Jurkat cells were infected with LTIG pseudotyped vector at MOI 0.5 and cultured for one weak. After treatment with 10 ng/ml TNF-α for 24 hours, GFP positive cells were sorted by FACSAria (BD) and cultured for another one month to relax the GFP expression. Then, GFP negative cells were sorted four times and the cells were cloned by limiting-dilution. After expanding, clone cells were treated with 10 ng/ml of TNF-α (R&D systems) or a combination of 1 μg/ml 5-Aza-dC (SIGMA-ALDRICH) and 1 μM TSA (SIGMA-ALDRICH) and screened for the potential to be reactivated after stimulation, by flow cytometry.

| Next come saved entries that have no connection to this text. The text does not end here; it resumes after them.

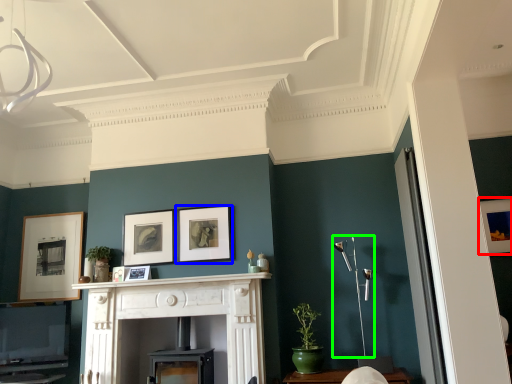 Question: Estimate the real-world distances between objects in this image. Which object is closer to picture frame (highlighted by a red box), picture frame (highlighted by a blue box) or light fixture (highlighted by a green box)?

Choices:
 (A) picture frame
 (B) light fixture

Answer: (B) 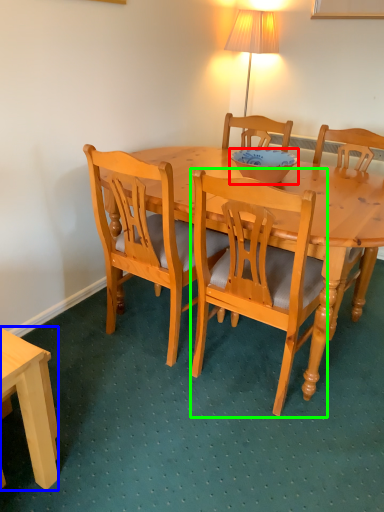 Question: Considering the real-world distances, which object is farthest from bowl (highlighted by a red box)? desk (highlighted by a blue box) or chair (highlighted by a green box)?

Choices:
 (A) desk
 (B) chair

Answer: (A) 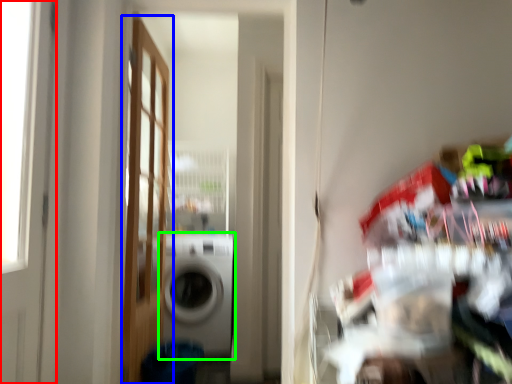 Question: Based on their relative distances, which object is nearer to door (highlighted by a red box)? Choose from door (highlighted by a blue box) and washing machine (highlighted by a green box).

Choices:
 (A) door
 (B) washing machine

Answer: (A) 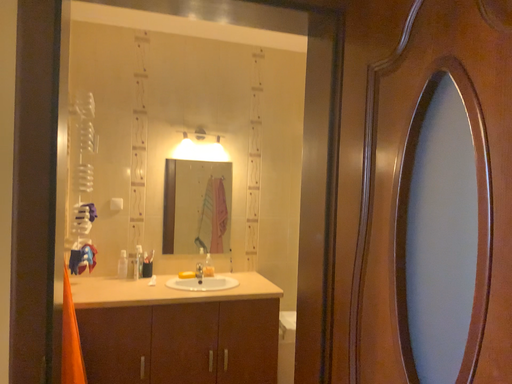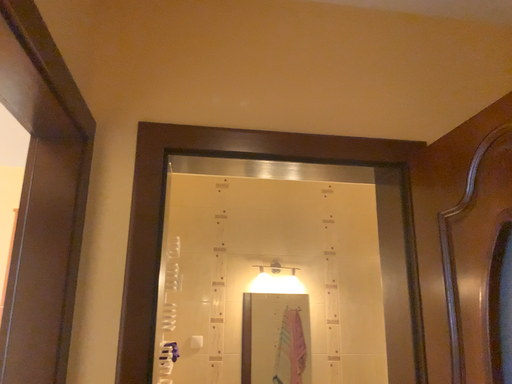 Question: Which way did the camera rotate in the video?

Choices:
 (A) rotated right
 (B) rotated left

Answer: (B) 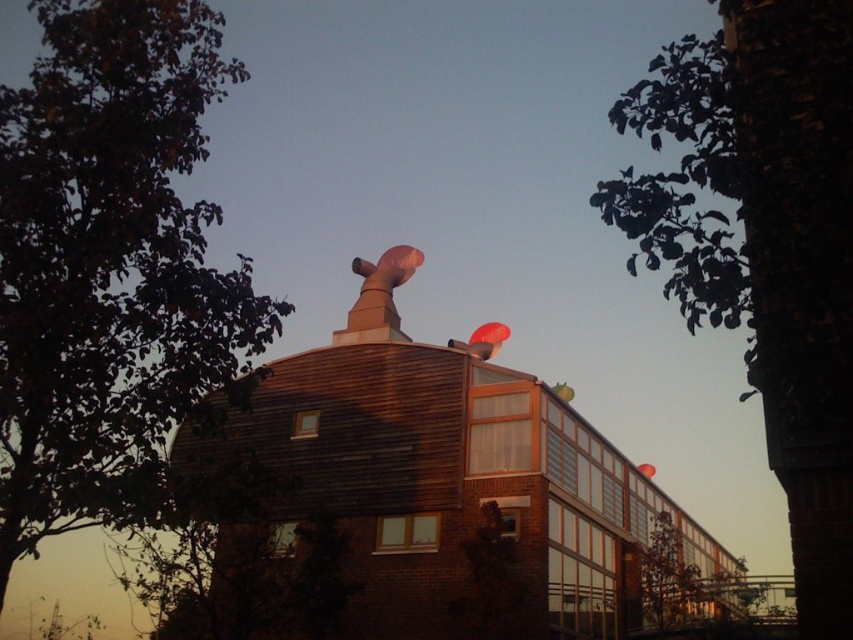 Question: Which object is positioned closest to the rubberized red balloon at upper center?

Choices:
 (A) rubber balloon at center
 (B) translucent plastic balloon at upper center

Answer: (B)

Question: Can you confirm if green matte tree at lower right is bigger than translucent plastic balloon at upper center?

Choices:
 (A) yes
 (B) no

Answer: (A)

Question: Which point is closer to the camera?

Choices:
 (A) green leafy tree at upper left
 (B) green matte tree at lower right

Answer: (A)

Question: Is green leafy tree at upper left to the left of translucent plastic balloon at upper center from the viewer's perspective?

Choices:
 (A) yes
 (B) no

Answer: (A)

Question: Which object is positioned closest to the green matte tree at lower right?

Choices:
 (A) translucent plastic balloon at upper center
 (B) rubber balloon at center
 (C) rubberized red balloon at upper center
 (D) green leafy tree at upper right

Answer: (A)

Question: Is green leafy tree at upper left to the left of green leafy tree at upper right from the viewer's perspective?

Choices:
 (A) no
 (B) yes

Answer: (B) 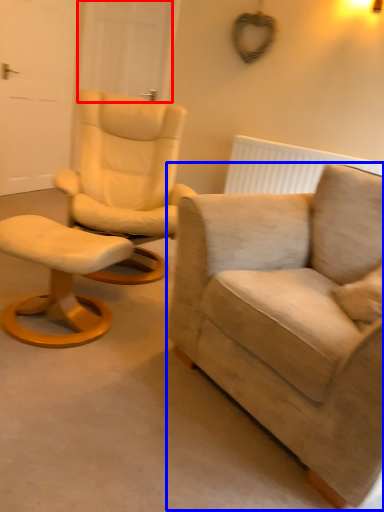 Question: Which object appears farthest to the camera in this image, door (highlighted by a red box) or chair (highlighted by a blue box)?

Choices:
 (A) door
 (B) chair

Answer: (A) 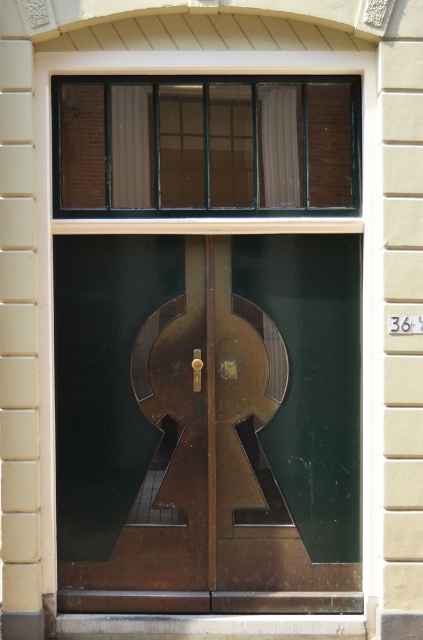 You are standing in front of the building and want to locate the exact spot where the door handle is. According to the image, where is the point at coordinate point [208,422] located?

The point at coordinate point [208,422] is located on the bronze metallic door at center, which is where the door handle is situated.

Consider the image. You are standing in front of the building and notice the bronze metallic door at center and the matte glass window at upper center. Which object is positioned to the right side of the other?

The bronze metallic door at center is to the right of the matte glass window at upper center. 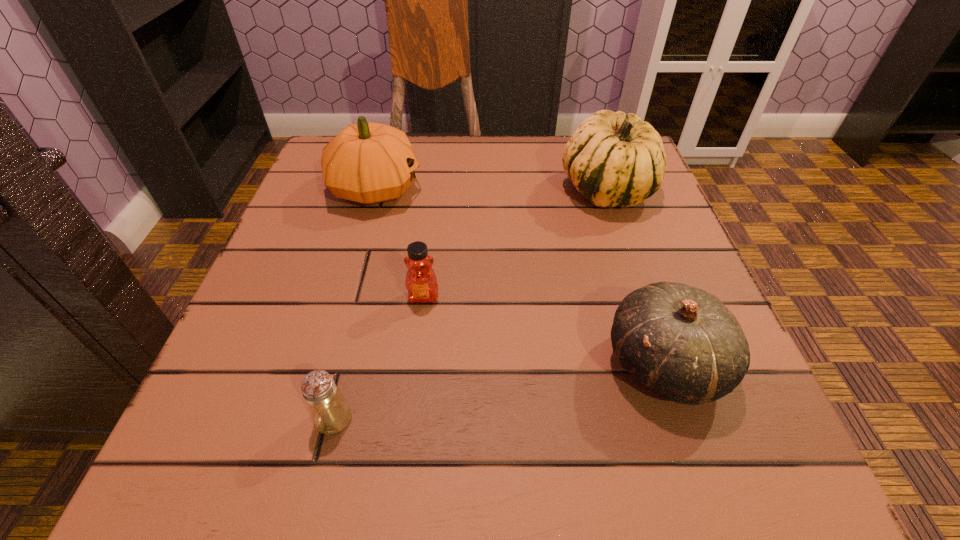 The width and height of the screenshot is (960, 540). I want to click on object situated at the near edge, so click(x=330, y=412).

Identify the location of gourd that is at the left edge. This screenshot has height=540, width=960. (367, 162).

Where is `saltshaker present at the left edge`? This screenshot has width=960, height=540. saltshaker present at the left edge is located at coordinates (330, 412).

I want to click on object present at the far left corner, so click(x=367, y=162).

I want to click on object present at the near left corner, so click(330, 412).

The height and width of the screenshot is (540, 960). Find the location of `object present at the far right corner`. object present at the far right corner is located at coordinates (613, 159).

This screenshot has width=960, height=540. What are the coordinates of `free space at the far edge of the desktop` in the screenshot? It's located at (523, 160).

Find the location of `vacant area at the near edge`. vacant area at the near edge is located at coordinates (387, 460).

Find the location of a particular element. vacant space at the left edge of the desktop is located at coordinates (251, 401).

In order to click on vacant area at the right edge in this screenshot , I will do `click(643, 217)`. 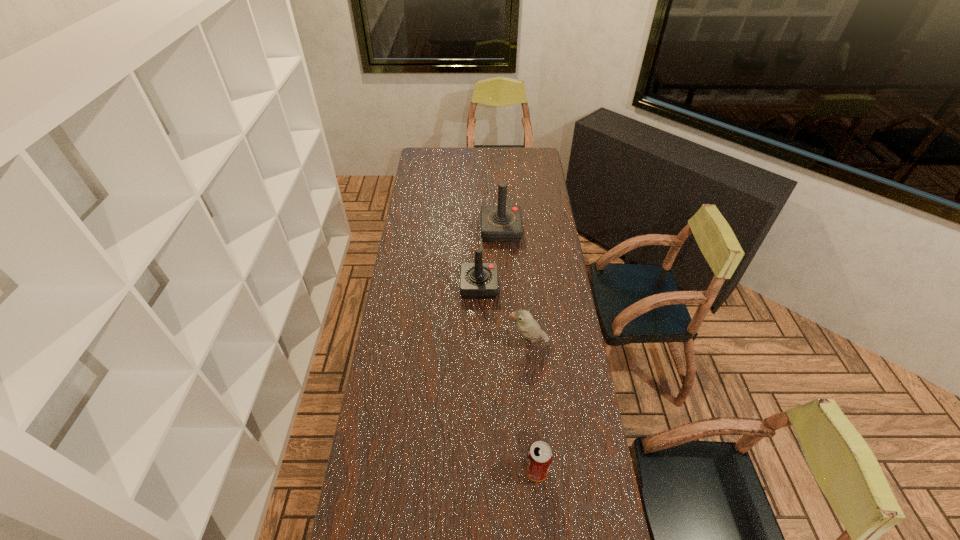 This screenshot has height=540, width=960. Identify the location of vacant space located on the front-facing side of the nearer joystick. (516, 287).

Where is `free region located 0.240m at the face of the third farthest object`? free region located 0.240m at the face of the third farthest object is located at coordinates (444, 343).

You are a GUI agent. You are given a task and a screenshot of the screen. Output one action in this format:
    pyautogui.click(x=<x>, y=<y>)
    Task: Click on the vacant space situated 0.350m at the face of the third farthest object
    
    Given the screenshot: What is the action you would take?
    pyautogui.click(x=417, y=343)

Locate an element on the screen. The height and width of the screenshot is (540, 960). free space located at the face of the third farthest object is located at coordinates (455, 343).

Where is `free space located 0.120m on the left of the nearest object`? free space located 0.120m on the left of the nearest object is located at coordinates (486, 470).

In order to click on object situated at the right edge in this screenshot , I will do `click(528, 327)`.

You are a GUI agent. You are given a task and a screenshot of the screen. Output one action in this format:
    pyautogui.click(x=<x>, y=<y>)
    Task: Click on the vacant space at the far edge of the desktop
    
    Given the screenshot: What is the action you would take?
    pyautogui.click(x=476, y=167)

The width and height of the screenshot is (960, 540). Find the location of `free space at the left edge of the desktop`. free space at the left edge of the desktop is located at coordinates (394, 407).

Where is `vacant space at the right edge of the desktop`? Image resolution: width=960 pixels, height=540 pixels. vacant space at the right edge of the desktop is located at coordinates (570, 444).

This screenshot has height=540, width=960. In the image, there is a desktop. What are the coordinates of `vacant region at the far right corner` in the screenshot? It's located at (525, 159). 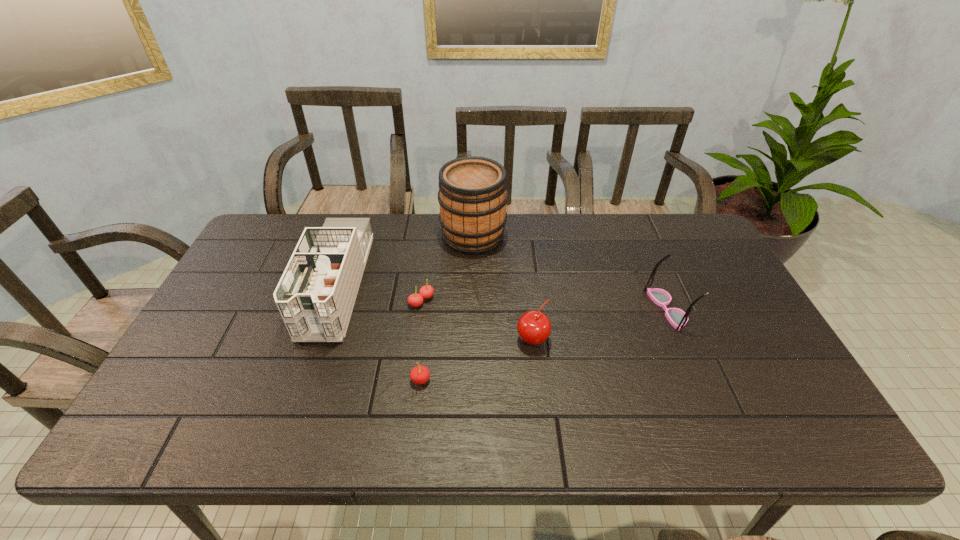 This screenshot has width=960, height=540. What are the coordinates of `vacant space that's between the farthest cherry and the dollhouse` in the screenshot? It's located at (379, 293).

The height and width of the screenshot is (540, 960). What are the coordinates of `free space between the second object from right to left and the second tallest cherry` in the screenshot? It's located at (476, 359).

Integration-site analysis of latently integrated LTIG provirus

Genomic DNA extracted from Jurkat cell clones were digested with a combination of BamHI and BclI, or NcoI and BspHI and re-ligated by T4 ligase. The ligation products were EtOH precipitated and used as the template for inverse PCR. For this PCR, LA taq (TAKARA) were used according to the manufacturer's protocol. Primer sets used for the inverse PCR were HE410 (CTCCTCGCCCTTGCTCACCA) and M667 (GGCTAACTAGGGAACCCACTGC). The PCR products were cloned into pGEM-T (Promega) vector and sequenced using M13 primers. Primer set, HE433 (AGCACATCACACTCCTCTG) and HE435 (AGACATGAGCCACTATGTCT) were used for PCR amplification of integrated provirus in c19.

Quantitative analysis of HIV DNA

The amount of EGFP DNA was quantified by real-time PCR as previously described27,28.

Statistical analysis

All data were expressed as mean ± standard deviations (S.D.). The student's t test was used to indicate the differences between groups. P values are shown in each figure.